Laschet beat Merz, a former rival of Merkel who was making his second attempt in recent years to win the CDU leadership, by 521 votes to 466. A third candidate, prominent lawmaker Norbert Roettgen, was eliminated in a first round of voting.

Merz’s sizeable support suggests that a strong contingent would like a sharper conservative profile after the Merkel years. Merkel has led Germany since 2005 but said over two years ago that she wouldn’t seek a fifth term as chancellor.

Merkel, 66, has enjoyed enduring popularity with voters as she steered Germany and Europe through a series of crises.

But she repeatedly abandoned orthodox conservative policies, for example by accelerating Germany’s exit from nuclear energy and ending military conscription.

Her decision in 2015 to allow in large numbers of migrants caused major tensions on the center-right and strengthened the far-right Alternative for Germany party.

Saturday’s vote ends a nearly year-long limbo in Germany’s strongest party since outgoing leader Annegret Kramp-Karrenbauer, who narrowly beat Merz in 2018 to succeed Merkel as CDU leader but failed to impose her authority, announced her resignation. A vote on her successor was delayed twice because of the coronavirus pandemic.

Laschet called for unity after Saturday’s vote and said Merz remains “an important personality for us.”

“All the questions that will face us after the pandemic need a broad consensus in our party,” he said. “And we will need this consensus for all the elections that are ahead of us, too. Everyone will be against us.”

Laschet, a miner’s son who served as a member of the European Parliament from 1999 to 2005, shouldn’t expect much of a honeymoon in his new job.

In addition to the national election, Germany is holding six state elections this year, the first two in mid-March. Merkel said last year that Laschet had “the tools” to lead Europe’s biggest economy and most populous country.

And at some point, he will confer with allies in Bavaria on who runs for chancellor. The CDU is part of the Union bloc along with its sister party, the Bavaria-only Christian Social Union, and the two parties will decide together on the candidate.

The Union currently has a healthy poll lead, helped by positive reviews of Merkel’s handling of the pandemic.

CSU leader Markus Soeder, the governor of Bavaria, is widely considered a potential candidate after gaining in political stature during the pandemic.

Some also consider Health Minister Jens Spahn, who supported Laschet and was elected as one of his deputies, a possible contender.

Polls have shown Soeder’s ratings outstripping those of Saturday’s Christian Democratic Union candidates. Laschet has garnered mixed reviews in the pandemic, particularly as a vocal advocate of loosening restrictions after last year’s first phase.

“It’s very good that a year-long discussion process is over,” Soeder said. “I am sure that Armin Laschet and I will find a joint, wise and united solution to all other pending questions.”

Earlier, the Spiegel poll had showed voters favoured Roettgen for the Christian Democratic Union leadership, with 31.7 per cent support, followed by Merz on 28.8 per cent and Laschet on 11.8 per cent.

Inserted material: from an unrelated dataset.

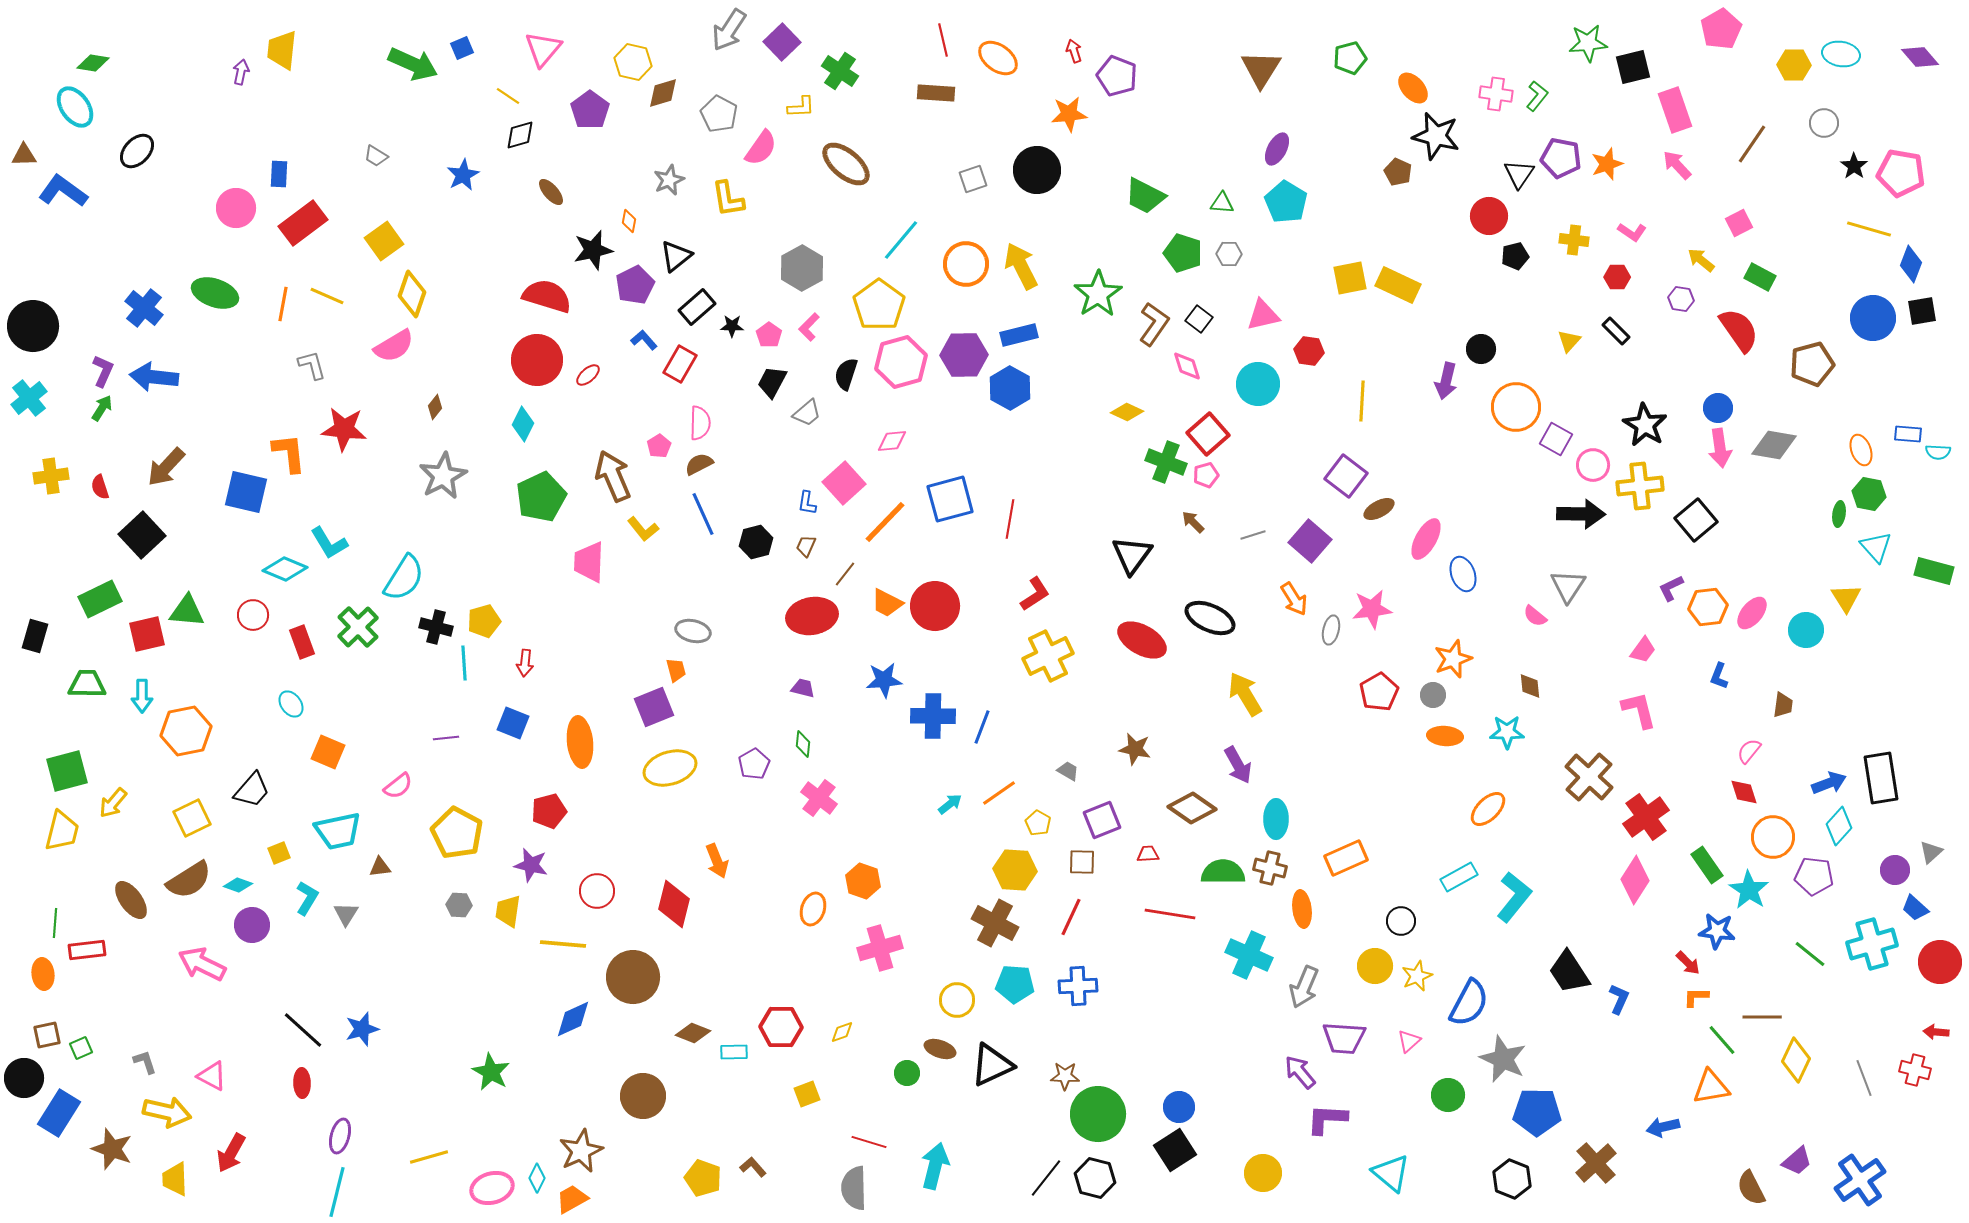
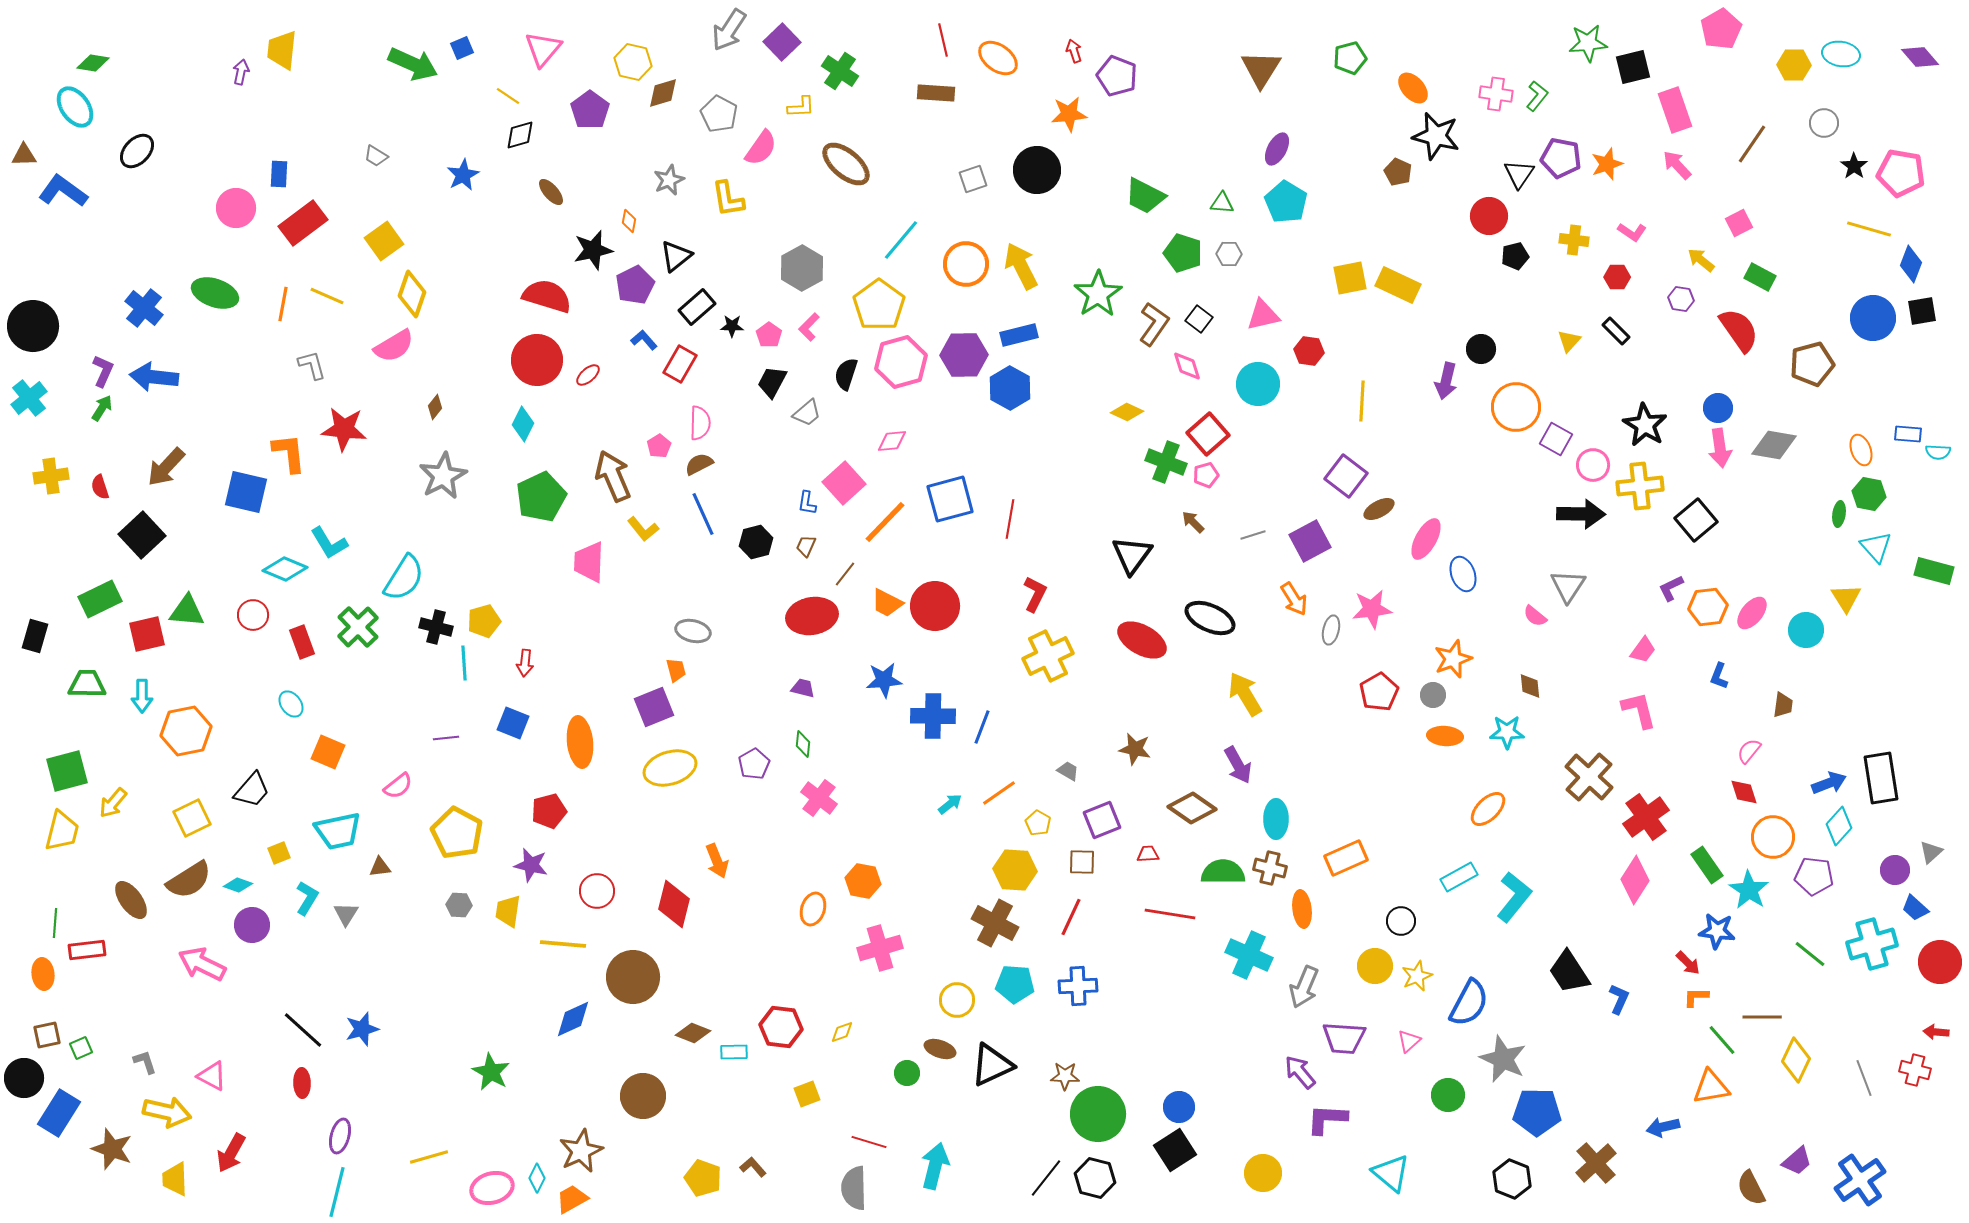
purple square at (1310, 541): rotated 21 degrees clockwise
red L-shape at (1035, 594): rotated 30 degrees counterclockwise
orange hexagon at (863, 881): rotated 8 degrees counterclockwise
red hexagon at (781, 1027): rotated 6 degrees clockwise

However, Laschet controls the CDU in North Rhine-Westphalia, which provides 298 of the 1,001 delegates.

Ahead of the Christian Democratic Union congress, senior conservatives Ralph Brinkhaus and Wolfgang Schaeuble have both said the chancellor candidate does not have to be the new Christian Democratic Union chief — potentially opening the way for popular Health Minister Jens Spahn.

Asked on Wednesday whether he would run as a candidate for chancellor, Spahn, who is backing Laschet for party chairman, told Deutschlandfunk radio: “As of today, I rule that out.”

Saturday’s result will now be officially endorsed in a postal ballot.

That is expected to be a formality but is required by German law.